DER STANDARD - Kommentar: "Es fehlen die Kandidaten" von Michael Völker

Grüne und ÖVP haben mit Rosenkranz ein Problem: Sie haben kein Gegenangebot - Ausgabe vom 6./7. März 2010

Wien (OTS) - Da werden sich ein paar Leute grün und schwarz ärgern - vielleicht auch jene Strategen bei den Grünen und der ÖVP, die leichtfertig darauf verzichtet hatten, eigene Kandidaten für die Präsidentschaftswahl Ende April aufzustellen. Die Grünen - sie haben Barbara Rosenkranz nichts entgegenzusetzen. Ebenso wenig wie die Volkspartei.
Schlau ist das nicht.
Grünen-Chefin Eva Glawischnig hat sich bis dato nicht zur Kandidatur von Rosenkranz geäußert. Vielleicht ist ihr das Thema nicht wichtig genug. Eine Fehleinschätzung: Es ist wichtig.

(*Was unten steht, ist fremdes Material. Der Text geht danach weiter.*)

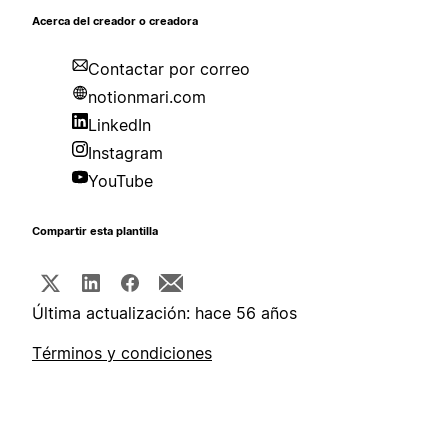
Acerca del creador o creadora
Contactar por correo
notionmari.com
LinkedIn
Instagram
YouTube
Compartir esta plantilla
Última actualización: hace 56 años
Términos y condiciones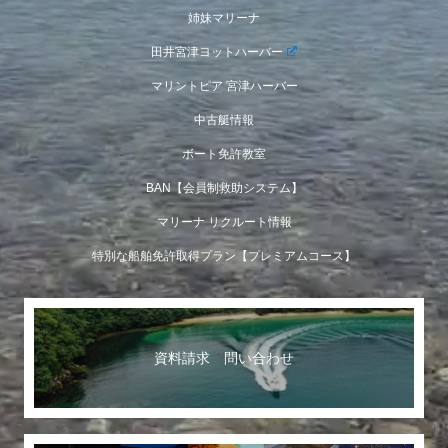
姉妹マリーナ
田井宮津ヨットハーバー
マリントピア 宮津ハーバー
中古艇情報
ボート免許教室
BAN【会員制救助システム】
マリーナ リクルート情報
特別な船舶免許取得プラン【プレミアムコース】
資料請求 問い合わせ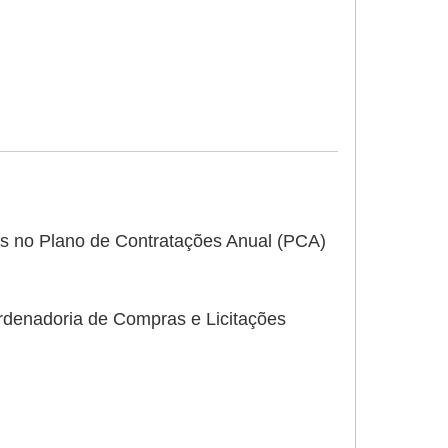
ados no Plano de Contratações Anual (PCA)
ordenadoria de Compras e Licitações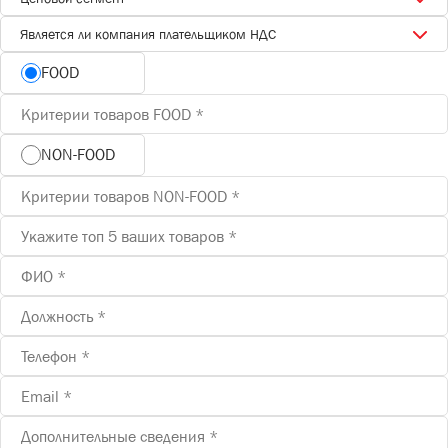
СЕЗОННЫЕ ТОВАРЫ
СНЕКИ
Является ли компания плательщиком НДС
ПИКНИК
Снеки
ГОТОВЫЕ БЛЮДА
САД И ОГОРОД
FOOD
Готовые блюда
NON-FOOD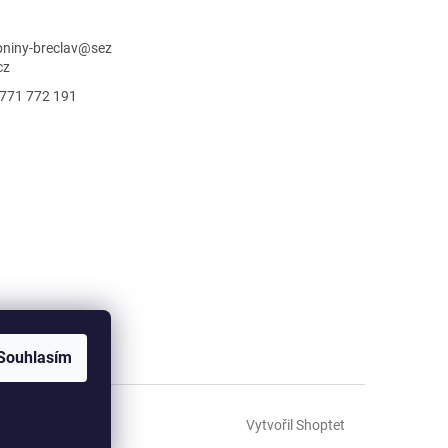
niny-breclav
@
sez
cz
771 772 191
Souhlasím
Vytvořil Shoptet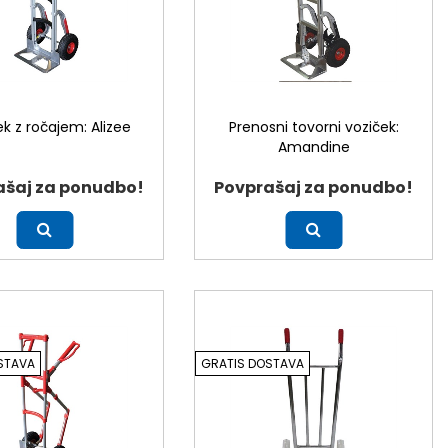
ek z ročajem: Alizee
Prenosni tovorni voziček:
Amandine
ašaj za ponudbo!
Povprašaj za ponudbo!
Več
STAVA
GRATIS DOSTAVA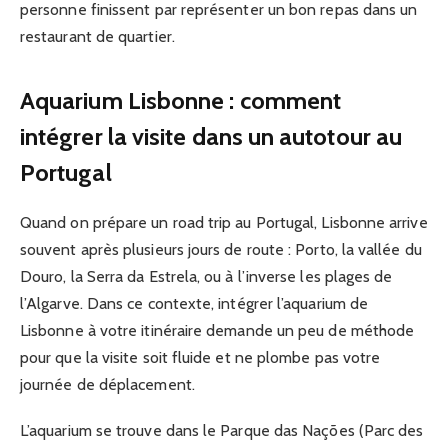
personne finissent par représenter un bon repas dans un
restaurant de quartier.
Aquarium Lisbonne : comment
intégrer la visite dans un autotour au
Portugal
Quand on prépare un road trip au Portugal, Lisbonne arrive
souvent après plusieurs jours de route : Porto, la vallée du
Douro, la Serra da Estrela, ou à l’inverse les plages de
l’Algarve. Dans ce contexte, intégrer l’aquarium de
Lisbonne à votre itinéraire demande un peu de méthode
pour que la visite soit fluide et ne plombe pas votre
journée de déplacement.
L’aquarium se trouve dans le Parque das Nações (Parc des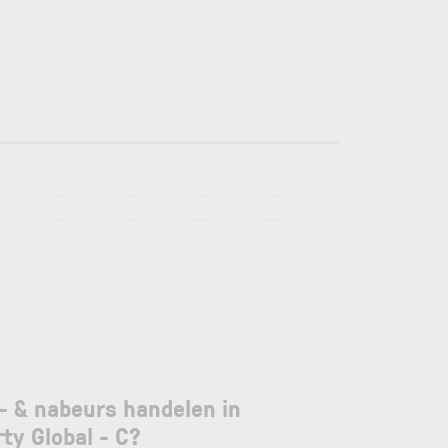
—
—
—
—
—
—
—
—
- & nabeurs handelen in
rty Global - C?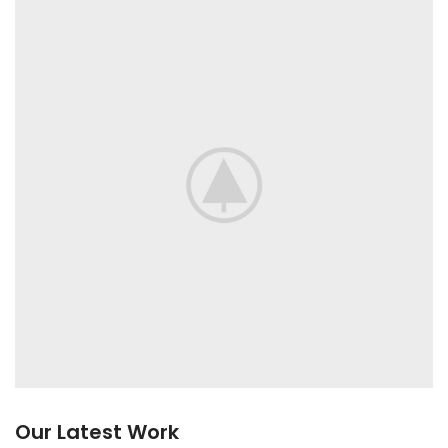
Our Latest Work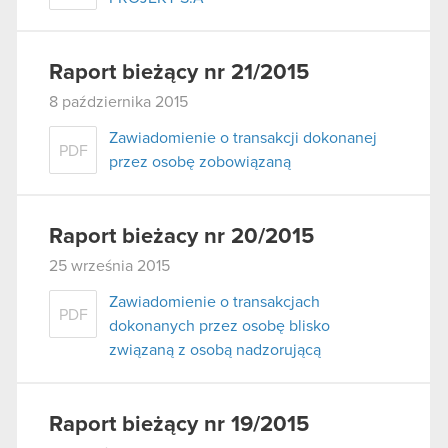
Raport bieżący nr 21/2015
8 października 2015
Zawiadomienie o transakcji dokonanej
PDF
przez osobę zobowiązaną
Raport bieżacy nr 20/2015
25 września 2015
Zawiadomienie o transakcjach
PDF
dokonanych przez osobę blisko
związaną z osobą nadzorującą
Raport bieżący nr 19/2015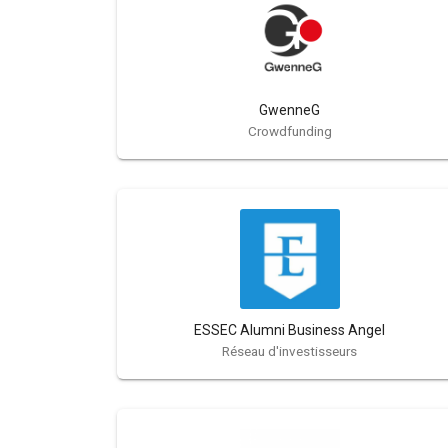
GwenneG
Crowdfunding
ESSEC Alumni Business Angel
Réseau d'investisseurs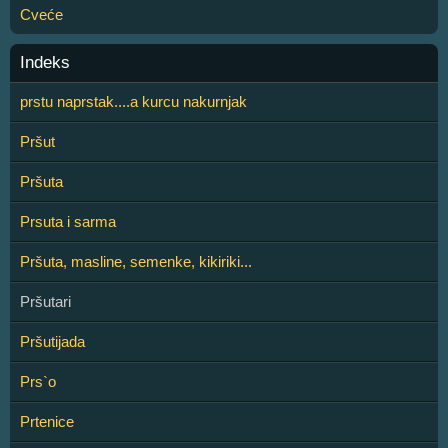
Cveće
Indeks
prstu naprstak....a kurcu nakurnjak
Pršut
Pršuta
Prsuta i sarma
Pršuta, masline, semenke, kikiriki...
Pršutari
Pršutijada
Prs`o
Prtenice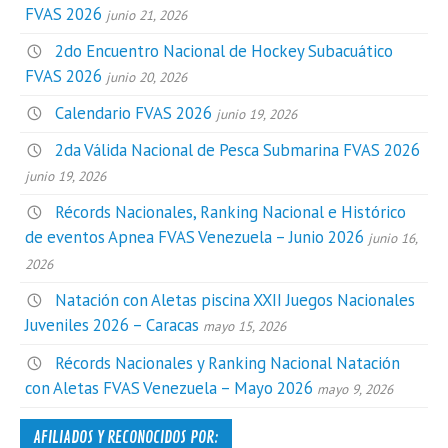
FVAS 2026
junio 21, 2026
2do Encuentro Nacional de Hockey Subacuático
FVAS 2026
junio 20, 2026
Calendario FVAS 2026
junio 19, 2026
2da Válida Nacional de Pesca Submarina FVAS 2026
junio 19, 2026
Récords Nacionales, Ranking Nacional e Histórico
de eventos Apnea FVAS Venezuela – Junio 2026
junio 16,
2026
Natación con Aletas piscina XXII Juegos Nacionales
Juveniles 2026 – Caracas
mayo 15, 2026
Récords Nacionales y Ranking Nacional Natación
con Aletas FVAS Venezuela – Mayo 2026
mayo 9, 2026
AFILIADOS Y RECONOCIDOS POR: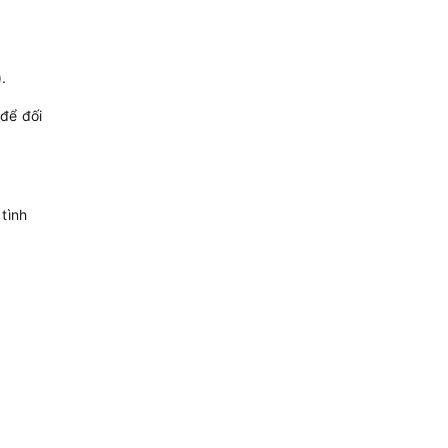
.
để đối
tình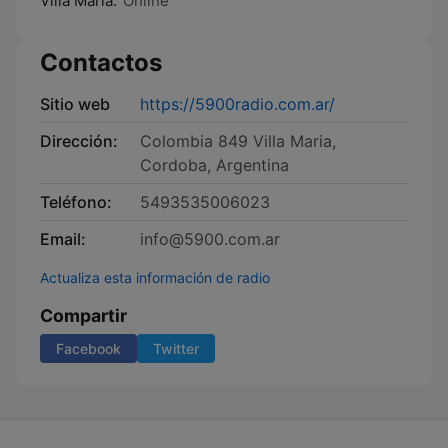
Villa María:
Online
Contactos
Sitio web
https://5900radio.com.ar/
Dirección:
Colombia 849 Villa Maria,
Cordoba, Argentina
Teléfono:
5493535006023
Email:
info@5900.com.ar
Actualiza esta información de radio
Compartir
Facebook
Twitter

Hier dagegenzuhalten ist mehr als eine gutmenschliche Fleißaufgabe - erst recht für die Klientel der Grünen. Und es ist auch eine Frage der Hygiene.
Zum Wochenende hin rückte immerhin Vorgänger Alexander Van der Bellen aus, um eine klare Empfehlung gegen Frau Rosenkranz und für Heinz Fischer abzugeben. Eine Privatinitiative, wie er betont. Dabei brodelt es bei den Grünen vor Empörung. Das Engagement gegen Rechtsaußen ist dort ein ganz wesentliches Thema, ein Identifikationsfaktor für die überwiegende Zahl der Sympathisanten. Viele Wähler und Funktionäre sind wegen ihres Engagements gegen rechts überhaupt erst bei den Grünen gelandet.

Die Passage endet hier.